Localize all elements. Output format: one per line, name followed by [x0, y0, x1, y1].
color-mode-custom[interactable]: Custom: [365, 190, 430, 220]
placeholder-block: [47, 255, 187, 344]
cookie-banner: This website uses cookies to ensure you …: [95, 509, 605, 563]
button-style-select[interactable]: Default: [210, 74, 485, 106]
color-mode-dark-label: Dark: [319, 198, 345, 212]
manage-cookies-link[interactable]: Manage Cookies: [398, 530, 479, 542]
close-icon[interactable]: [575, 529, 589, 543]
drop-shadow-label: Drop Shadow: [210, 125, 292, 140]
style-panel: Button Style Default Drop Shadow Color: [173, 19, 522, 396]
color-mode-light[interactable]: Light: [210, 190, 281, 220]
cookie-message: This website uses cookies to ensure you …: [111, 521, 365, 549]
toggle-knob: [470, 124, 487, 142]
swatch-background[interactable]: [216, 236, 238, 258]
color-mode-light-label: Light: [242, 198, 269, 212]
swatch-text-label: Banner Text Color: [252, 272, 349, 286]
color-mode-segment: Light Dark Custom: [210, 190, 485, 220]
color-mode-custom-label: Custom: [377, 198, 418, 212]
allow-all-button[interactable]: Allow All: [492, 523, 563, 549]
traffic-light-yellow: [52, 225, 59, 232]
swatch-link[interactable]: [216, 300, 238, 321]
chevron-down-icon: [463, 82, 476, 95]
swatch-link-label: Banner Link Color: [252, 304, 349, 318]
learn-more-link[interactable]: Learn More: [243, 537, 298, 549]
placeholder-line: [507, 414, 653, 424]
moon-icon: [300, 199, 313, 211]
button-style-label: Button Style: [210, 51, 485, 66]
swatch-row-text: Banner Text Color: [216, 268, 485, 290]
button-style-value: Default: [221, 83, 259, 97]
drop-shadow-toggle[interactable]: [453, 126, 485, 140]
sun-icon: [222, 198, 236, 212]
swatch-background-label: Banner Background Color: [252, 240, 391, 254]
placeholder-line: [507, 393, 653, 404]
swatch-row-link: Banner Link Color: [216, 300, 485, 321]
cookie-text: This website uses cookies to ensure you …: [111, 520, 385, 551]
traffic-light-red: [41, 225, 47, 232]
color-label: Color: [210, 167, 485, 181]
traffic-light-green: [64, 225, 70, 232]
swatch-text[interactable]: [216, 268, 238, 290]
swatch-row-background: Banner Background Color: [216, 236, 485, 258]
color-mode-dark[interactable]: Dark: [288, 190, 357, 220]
________________________
Task directions
Copy out the material above in its entirety. Every detail must match.

Finished exercise
Localize all elements. Output format: one per line, name followed by [x0, y0, x1, y1].
color-mode-custom[interactable]: Custom: [365, 190, 430, 220]
placeholder-block: [47, 255, 187, 344]
cookie-banner: This website uses cookies to ensure you …: [95, 509, 605, 563]
button-style-select[interactable]: Default: [210, 74, 485, 106]
color-mode-dark-label: Dark: [319, 198, 345, 212]
manage-cookies-link[interactable]: Manage Cookies: [398, 530, 479, 542]
close-icon[interactable]: [575, 529, 589, 543]
drop-shadow-label: Drop Shadow: [210, 125, 292, 140]
style-panel: Button Style Default Drop Shadow Color: [173, 19, 522, 396]
color-mode-light[interactable]: Light: [210, 190, 281, 220]
cookie-message: This website uses cookies to ensure you …: [111, 521, 365, 549]
toggle-knob: [470, 124, 487, 142]
swatch-background[interactable]: [216, 236, 238, 258]
color-mode-light-label: Light: [242, 198, 269, 212]
swatch-text-label: Banner Text Color: [252, 272, 349, 286]
color-mode-segment: Light Dark Custom: [210, 190, 485, 220]
color-mode-custom-label: Custom: [377, 198, 418, 212]
allow-all-button[interactable]: Allow All: [492, 523, 563, 549]
traffic-light-yellow: [52, 225, 59, 232]
swatch-link[interactable]: [216, 300, 238, 321]
chevron-down-icon: [463, 82, 476, 95]
swatch-link-label: Banner Link Color: [252, 304, 349, 318]
learn-more-link[interactable]: Learn More: [243, 537, 298, 549]
placeholder-line: [507, 414, 653, 424]
moon-icon: [300, 199, 313, 211]
button-style-label: Button Style: [210, 51, 485, 66]
swatch-row-text: Banner Text Color: [216, 268, 485, 290]
button-style-value: Default: [221, 83, 259, 97]
drop-shadow-toggle[interactable]: [453, 126, 485, 140]
sun-icon: [222, 198, 236, 212]
swatch-background-label: Banner Background Color: [252, 240, 391, 254]
placeholder-line: [507, 393, 653, 404]
swatch-row-link: Banner Link Color: [216, 300, 485, 321]
cookie-text: This website uses cookies to ensure you …: [111, 520, 385, 551]
traffic-light-red: [41, 225, 47, 232]
color-label: Color: [210, 167, 485, 181]
traffic-light-green: [64, 225, 70, 232]
swatch-text[interactable]: [216, 268, 238, 290]
swatch-row-background: Banner Background Color: [216, 236, 485, 258]
color-mode-dark[interactable]: Dark: [288, 190, 357, 220]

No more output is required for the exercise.